Well perhaps these earlier authors are wrong? My entire PhD was based on repeating earlier experiments but with control of factors that previously and erroneously were deemed irrelevant. Did Chen at al. show that their changes in microtubule orientation precede changes in growth? No. There is not even ONE measurement of growth in Chen et al. Not one. How can a paper purport to demonstrate a causal relation between A and B and not even measure B? Really the mind boggles.

Being thus angered, my first impulse was to write a letter to the editor. Full of snark, I could produce all the evidence ignored by Chen et al. and point out their howling failure to measure expansion. I would be lucky to get a polite thanks from the editor. Nature no longer publishes a comments section. Too many cranks around, as that phenomenon known as “internet comments” amply proves.

On the theory that a picture is worth a thousand words, I decided to dash off an experiment. This seems less cranky and more positive. I was busy last week and the one before making solutions and setting this up. The idea is simple: If microtubules are needed for auxin to stop expansion then without microtubules, auxin could not stop expansion. take a look:

Seedlings treated for 24 hours as indicated below and photographed. Auxin is indole acetic acid. The oval shapes edged in black next to the roots are air bubbles. The diameter of the control root is about 0.125 mm.

Seedlings treated for 24 hours as indicated below and photographed.
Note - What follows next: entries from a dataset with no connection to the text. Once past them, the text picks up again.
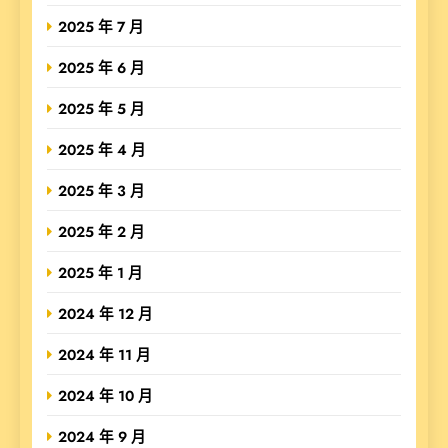
2025 年 7 月
2025 年 6 月
2025 年 5 月
2025 年 4 月
2025 年 3 月
2025 年 2 月
2025 年 1 月
2024 年 12 月
2024 年 11 月
2024 年 10 月
2024 年 9 月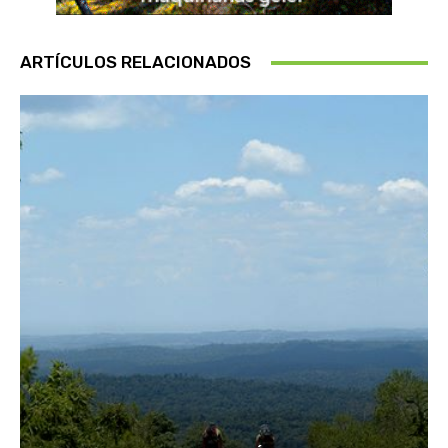
ARTÍCULOS RELACIONADOS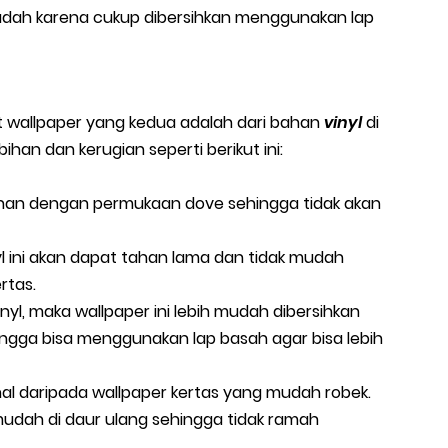
dah karena cukup dibersihkan menggunakan lap
wallpaper yang kedua adalah dari bahan
vinyl
di
an dan kerugian seperti berikut ini:
han dengan permukaan dove sehingga tidak akan
yl ini akan dapat tahan lama dan tidak mudah
rtas.
l, maka wallpaper ini lebih mudah dibersihkan
hingga bisa menggunakan lap basah agar bisa lebih
al daripada wallpaper kertas yang mudah robek.
udah di daur ulang sehingga tidak ramah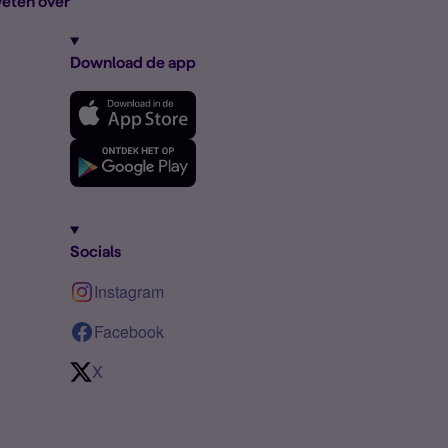
eten over
Download de app
Socials
Instagram
Facebook
X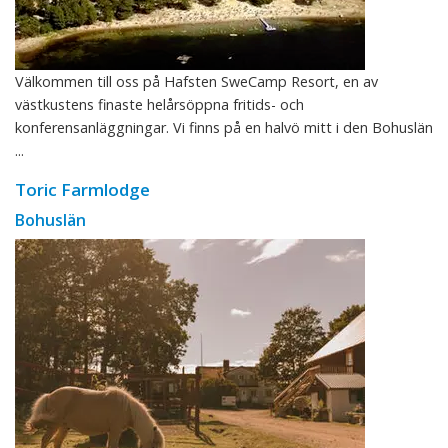
Välkommen till oss på Hafsten SweCamp Resort, en av
västkustens finaste helårsöppna fritids- och
konferensanläggningar. Vi finns på en halvö mitt i den Bohuslän
...
Toric Farmlodge
Bohuslän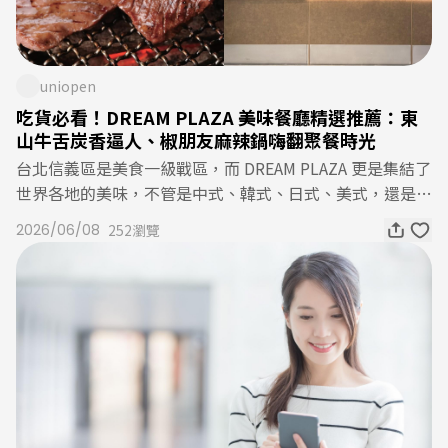
0% OPENPOINT 回饋，指定商品再加碼 6% OPENPOIN
ZA 的 TRANSIT 瑪黑餐酒館、LillA、金色三麥等餐廳都有
T，搭配 uniopen 卡最高回饋可上看 37%，不論是補貨還
賽事限定推薦餐點，不論是與好友聚會，還是認識同樣熱愛
是換季採購都相當划算！看更多618 購物優惠 2.iOPEN Mal
足球的新朋友，一定都能在熱鬧氛圍中留下難忘回憶！足球
liOPEN Mall 今年主打「下單越多、獎項越狂」，活動期間
uniopen
迷備戰清單 4. 指定超商 OPEN!CHANNEL 實況轉播！如果
至 6 月 30 日止，只要下單就有機會抽中咖啡、6,000 元百
吃貨必看！DREAM PLAZA 美味餐廳精選推薦：東
不想獨自在家觀賽，也可以前往指定超商門市，一起感受現
貨禮券，甚至價值逾 3 萬元的日韓雙人來回機票。除了消
山牛舌炭香逼人、椒朋友麻辣鍋嗨翻聚餐時光
場般的熱烈氣氛。2026/6/12～7/20 期間，OPEN!CHANN
費抽獎外，6 月 17 日至 18 日兩天再加碼抽 100 點 OPENP
台北信義區是美食一級戰區，而 DREAM PLAZA 更是集結了
EL 將於全台指定 3,000 家門市轉播足球賽事，實際轉播場
OINT ( 共抽 100 名，每人獲 100 點 OPENPOINT )，讓消
世界各地的美味，不管是中式、韓式、日式、美式，還是餐
次將於超商官方粉絲團公告，歡迎持續關注最新資訊！這個
費者在購物之餘還能多一份驚喜！看更多618 購物優惠 3. Y
酒館、火鍋店、自助 Buffet，這裡都能滿足不同族群的味
夏天，一起享受足球帶來的感動！無論你選擇用什麼方式投
2026/06/08
252瀏覽
ahoo 拍賣Yahoo 拍賣與 7-ELEVEN 強強聯手，推出極具誠
蕾。編輯幫大家整理了 DREAM PLAZA 6 間非常值得一試的
入這場全球矚目的足球盛宴，最重要的都是和親朋好友一起
意的物流與點數回饋，省運費的同時，還能抗通膨！6 月期
人氣餐廳，跟著吃準沒錯！DREAM PLAZA 餐廳推薦 1. Lill
分享每一次進球的喜悅與精彩的對決。快把觀賽行程安排起
間推出 7-ELEVEN 超商取貨滿 199 元免運活動，其中 6/16
ASource：DREAM PLAZA想找一間適合約會、聚餐，又能
來、準備好應援裝備與美食，用最熱情的方式迎接這個屬於
～6/18 更加碼限時滿 $99 即享免運，低單價補貨趁現在。
悠閒享受美味時光的餐廳，LillA 是不少饕客推薦的首選！
足球迷的夏天，一起為喜愛的球隊與球員大聲喝采吧！
同時會員單筆消費滿 500 元完成登記後，可獲得 10% OPE
以「美式料理」結合中式創意，激發出不一樣的火花，Lill
NPOINT 回饋（每人限得一次，最高回饋 50 點，每日限量
A 將經典加州風格融入料理美學，從菜色、擺盤、裝潢空
500 名），讓小額消費也能享有不錯的省錢效果！看更多6
間，都能享受加州的 Chill 氛圍，讓人彷彿暫時跳脫信義區
18 購物優惠 4. Yahoo 購物Yahoo 購物今年最受矚目的優惠
的忙碌節奏，享受悠閒自在的用餐時光，也讓整體用餐體驗
莫過於 6 月 10 日至 14 日推出的「滿千送百」活動，全站
更具儀式感！DREAM PLAZA 餐廳推薦 2. 漢來上海湯包Sou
Auxin is indole acetic acid. The oval shapes edged in black next to the roots are air bubbles. The diameter of the control root is about 0.125 mm.

I grew seedlings for 5 days, transplanted them to four different kinds of plate containing growth medium and the following addition: control (DMSO, solvent for the other additions); 170 nM auxin (in the form of the native compound, indole acetic acid); 1 µM of the microtubule inhibitor, oryzalin; and both auxin and oryzalin. And just to be fancy, I treated with oryzalin for one hour, long enough to get rid of microtubules, before adding auxin. Control seedlings elongated about 8 mm over the 24 h as expected but on all of the other treatments, there was too little elongation to measure by ticking (i.e., less than 0.5 mm; see this post for a description of the ticking experiment). On oryzalin, that is without microtubules, elongation also comes largely to a halt and the root swells. In fact the cells are expanding more or less equally in all directions, making the root look like an abuser of chips and beer. And the roots treated with both compounds look like the auxin treated alone. In other words, auxin is perfectly capable of stopping expansion (swelling) in the absence of microtubules, thank you very much.

Ahhh but. There is always the but. I can imagine Chen et al. making waving their arms around over the difference between short term effects (their paper) and long term ones (my oryzalin experiment, 24 h). And swelling is a kind of indirect read-out for elongation, which is what most authors mean when they think about auxin and “growth”. So I will do a short term experiment, where I look at elongation. First, I will measure root elongation rate every 15 min after treatment with either oryzalin or auxin. I expect that auxin will stop growth within minutes while oryzalin will need 2 to 3 hours. And if so then I will have a window where the root is still growing but has no microtubules and I can add auxin to see what happens.

Provided something like that works, my plan at this point is to write it up as a commentary for one of those journals that publishes commentaries (Plant Physiology? Journal of Integrative Plant Biology?). This will allow me to remind readers of those “old” papers and also to show a direct refutation of the claim. This won’t be a publication in Nature but it will get the message out. Ignore growth at your peril!